AudElétrica do TCU aponta inconsistências no orçamento de Angra 3 e recomenda mudanças na documentação preparatória, com potencial de economia superior a R$ 1,3 bilhão
Angra 3 volta ao centro do debate após parecer técnico do Tribunal de Contas da União, que aponta falhas no orçamento-base da licitação e na documentação preparatória das obras de conclusão da usina.
Segundo os técnicos, a correção das inconsistências pode gerar uma economia estimada de R$ 1,3 bilhão, com recomendação de ajustes em índices e preços usados na modelagem do projeto.
As informações constam em parecer da AudElétrica, setor especializado do TCU, conforme informação divulgada pelo g1.
O que o TCU identificou na documentação
O relatório técnico da AudElétrica aponta que persistem falhas no orçamento-base mesmo depois de revisões feitas pela Eletronuclear, responsável pelo empreendimento.
Foram recomendadas mudanças como a revisão dos índices de BDI, a eliminação do índice de tolerância de 5%, a adequação dos preços de insumos e serviços e a adoção de alíquotas tributárias mais próximas das condições reais de mercado.
Se implementadas, essas medidas podem gerar um benefício potencial de R$ 1,35 bilhão, segundo o documento do TCU.
Impacto financeiro e tarifário
Os técnicos do TCU também apontam que a indefinição sobre a outorga da concessão e o valor da tarifa de energia impede a modelagem econômico-financeira, e dificulta a tomada de decisão sobre a continuidade das obras de Angra 3.

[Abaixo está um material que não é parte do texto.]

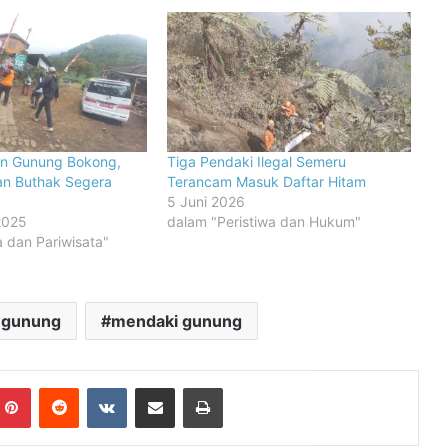
an Gunung Bokong,
Tiga Pendaki Ilegal Semeru
an Buthak Segera
Terancam Masuk Daftar Hitam
5 Juni 2026
2025
dalam "Peristiwa dan Hukum"
 dan Pariwisata"
i gunung
mendaki gunung
mblr
Pinterest
Reddit
VKontakte
Share via Email
Print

O ministro relator, Jhonatan de Jesus, afirmou que a “inércia do CNPE” contribui para o aumento dos custos do projeto e para a elevação da tarifa de energia associada à usina.

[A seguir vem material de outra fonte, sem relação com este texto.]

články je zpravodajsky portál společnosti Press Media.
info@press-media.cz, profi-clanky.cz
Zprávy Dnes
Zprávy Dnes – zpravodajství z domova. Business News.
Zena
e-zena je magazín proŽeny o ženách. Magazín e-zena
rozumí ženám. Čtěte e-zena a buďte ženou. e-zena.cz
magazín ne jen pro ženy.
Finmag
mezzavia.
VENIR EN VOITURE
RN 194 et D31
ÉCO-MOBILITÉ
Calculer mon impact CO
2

Além disso, a Eletronuclear informou, em entrevista citada pelo g1, que os gastos com a manutenção de Angra 3 superam R$ 1 bilhão por ano, o que pressiona as despesas enquanto a obra permanece paralisada.
Histórico e entraves institucionais
As obras de Angra 3 estão paralisadas desde 2015, em meio a entraves políticos e institucionais que retardaram a definição sobre o destino do empreendimento.
No ano passado, o ministro de Minas e Energia, Alexandre Silveira, afirmou que o futuro da usina seria definido em 2025 pelo CNPE, decisão que ainda não ocorreu, segundo o TCU.
Próximos passos e recomendações
O TCU deve recomendar formalmente à Eletronuclear a adoção das modificações sugeridas no orçamento de referência e na documentação preparatória, para reduzir custos e melhorar a precisão da estimativa financeira.
Para os técnicos, é necessária também a definição da outorga e da tarifa pelo CNPE, medidas consideradas fundamentais para viabilizar a modelagem econômico-financeira e permitir avanços nas negociações e licitações.
O futuro de Angra 3 dependerá, portanto, de ajustes técnicos propostos pelo TCU e de decisões políticas sobre concessão e tarifas, apontadas como condicionantes para a retomada das obras.